Objective: Data on association of levels of education with chewing tobacco usages by rural women in developing countries is scarce. This information is needed to identify target group in school based health education program. The objectives of the study were to determine the age specific prevalence of chewing tobacco usages and its relationship with educational levels in women in a rural population of Bangladesh.

Methods: Number of years of schooling and usages of any kind of chewing tobacco were assessed by questionnaire in a sample of 303 women aged 18 years or older. Prevalence of chewing tobacco usages was calculated and years of education between tobacco user and non-user were compared between middle-aged (< 45 yrs.) and older (=>45) age groups.

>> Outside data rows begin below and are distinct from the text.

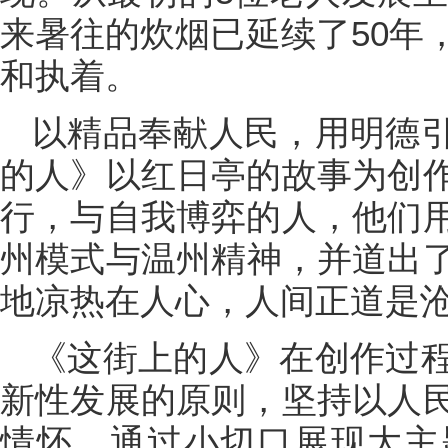
来暑往的炊烟已延续了50年
和执着。
以精品奉献人民，用明德
的人》以红日亭的故事为创
行，与自我博弈的人，他们
州模式与温州精神，并道出
地凉热在人心，人间正道是
《这街上的人》在创作过
新性发展的原则，坚持以人
情怀，通过小切口展现大主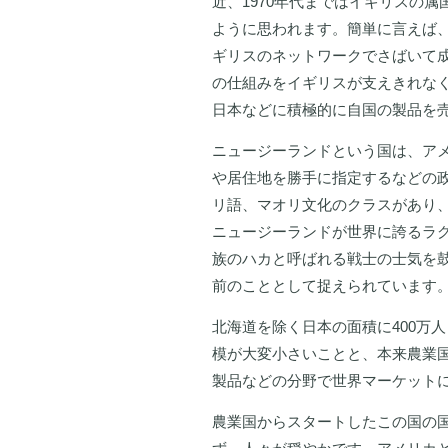
近、1970年代まではイギリスの
ように思われます。簡単に言えば
ギリスのネットワークでさばいて成
の仕組みをイギリスが支えきれな
日本などに積極的に自国の製品を
ニュージーランドという国は、ア
や居住地を勝手に指定するなどの
リ語、マオリ文化のクラスがあり
ニュージーランドが世界に誇るラ
族のハカと呼ばれる戦士の士気を
前のこととして捉えられています
北海道を除く日本の面積に400万
模が大変小さいことと、本来農業
製品などの分野で世界マーケット
農業国からスタートしたこの国の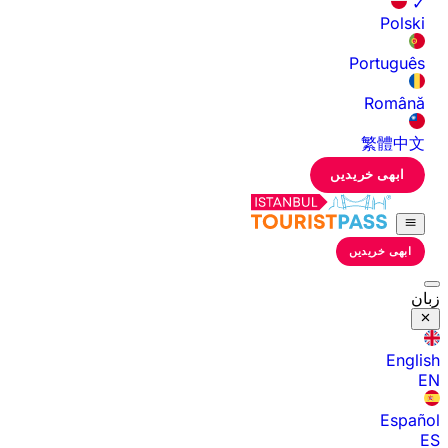
✓
Polski
Português
Română
繁體中文
ابھی خریدیں
ابھی خریدیں
زبان
English
EN
Español
ES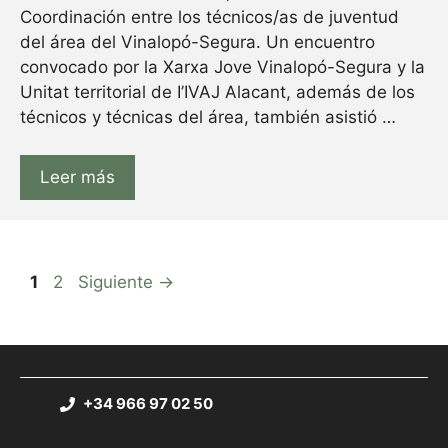
Coordinación entre los técnicos/as de juventud
del área del Vinalopó-Segura. Un encuentro
convocado por la Xarxa Jove Vinalopó-Segura y la
Unitat territorial de I’IVAJ Alacant, además de los
técnicos y técnicas del área, también asistió …
Leer más
1
2
Siguiente
→
+34 966 97 02 50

Results: Prevalence of tobacco usages was higher in the middle-aged women than in older age group (76.3% vs. 38%: p< 0.001). In middle-aged mean education years in tobacco user and non-user were 5.8 years (95% CI: 5.1- 6.4) and 3.4 years (2.3 - 4.4) respectively and in older group means were 2.8 years (2.0- 3.6) and 1.5 years (0.9 2.0) respectively. In middle-aged median year of education in tobacco user was five years. Tobacco user had higher education than non-users in middle-aged women. Education program targeting secondary level would miss a large number of female students as half of the tobacco user had education up to primary level. Therefore to impart knowledge about effects of chewing tobacco usages health education should be delivered at primary level.